**BRIEF**
Quote the entries below from the line with "История заказов" through the line with "餐廳可能會使用電子郵件聯繫用戶，請填寫經", both ends included, and only those lines.

**DATA RECORDS**

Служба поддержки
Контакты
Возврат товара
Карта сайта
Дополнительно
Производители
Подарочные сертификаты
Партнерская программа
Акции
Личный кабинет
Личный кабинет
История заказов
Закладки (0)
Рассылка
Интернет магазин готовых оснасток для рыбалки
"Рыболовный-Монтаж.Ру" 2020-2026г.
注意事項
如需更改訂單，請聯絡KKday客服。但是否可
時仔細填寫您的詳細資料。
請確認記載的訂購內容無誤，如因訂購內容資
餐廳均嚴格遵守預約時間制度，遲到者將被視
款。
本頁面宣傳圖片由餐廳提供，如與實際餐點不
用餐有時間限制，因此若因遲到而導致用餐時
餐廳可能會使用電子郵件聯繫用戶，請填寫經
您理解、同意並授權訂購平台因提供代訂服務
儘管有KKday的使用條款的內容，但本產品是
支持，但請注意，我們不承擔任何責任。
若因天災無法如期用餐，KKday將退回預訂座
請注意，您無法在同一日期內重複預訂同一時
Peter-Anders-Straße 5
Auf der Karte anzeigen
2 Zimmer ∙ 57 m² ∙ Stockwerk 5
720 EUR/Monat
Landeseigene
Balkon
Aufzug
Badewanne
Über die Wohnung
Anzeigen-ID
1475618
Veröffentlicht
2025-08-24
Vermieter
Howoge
--
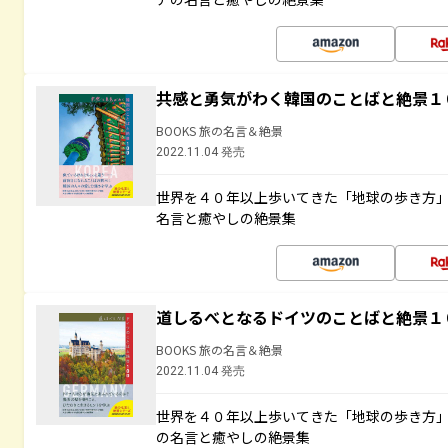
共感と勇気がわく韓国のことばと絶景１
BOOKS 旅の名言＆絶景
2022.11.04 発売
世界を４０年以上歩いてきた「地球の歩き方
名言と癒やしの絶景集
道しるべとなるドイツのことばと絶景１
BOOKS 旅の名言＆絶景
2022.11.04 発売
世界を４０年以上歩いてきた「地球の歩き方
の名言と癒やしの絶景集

**EXERCISE OUTPUT**
История заказов
Закладки (0)
Рассылка
Интернет магазин готовых оснасток для рыбалки
"Рыболовный-Монтаж.Ру" 2020-2026г.
注意事項
如需更改訂單，請聯絡KKday客服。但是否可
時仔細填寫您的詳細資料。
請確認記載的訂購內容無誤，如因訂購內容資
餐廳均嚴格遵守預約時間制度，遲到者將被視
款。
本頁面宣傳圖片由餐廳提供，如與實際餐點不
用餐有時間限制，因此若因遲到而導致用餐時
餐廳可能會使用電子郵件聯繫用戶，請填寫經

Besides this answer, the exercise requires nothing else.